> _Stored data entries_:
____________________

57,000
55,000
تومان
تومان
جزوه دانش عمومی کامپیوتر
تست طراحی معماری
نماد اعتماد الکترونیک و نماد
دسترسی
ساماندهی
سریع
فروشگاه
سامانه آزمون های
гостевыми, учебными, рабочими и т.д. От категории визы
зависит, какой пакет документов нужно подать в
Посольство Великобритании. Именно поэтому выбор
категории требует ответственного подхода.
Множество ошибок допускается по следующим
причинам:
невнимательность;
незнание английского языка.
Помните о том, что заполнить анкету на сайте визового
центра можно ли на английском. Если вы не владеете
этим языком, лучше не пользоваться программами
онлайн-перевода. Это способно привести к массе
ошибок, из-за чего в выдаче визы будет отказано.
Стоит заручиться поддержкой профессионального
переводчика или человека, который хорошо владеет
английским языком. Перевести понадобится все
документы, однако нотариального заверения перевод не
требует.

____________________

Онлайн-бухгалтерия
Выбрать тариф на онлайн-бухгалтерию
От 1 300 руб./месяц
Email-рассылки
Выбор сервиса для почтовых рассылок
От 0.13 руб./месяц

____________________

> _What to produce_: The answer should be only the number of lines in the data that include "категории".

> _Task result_: 2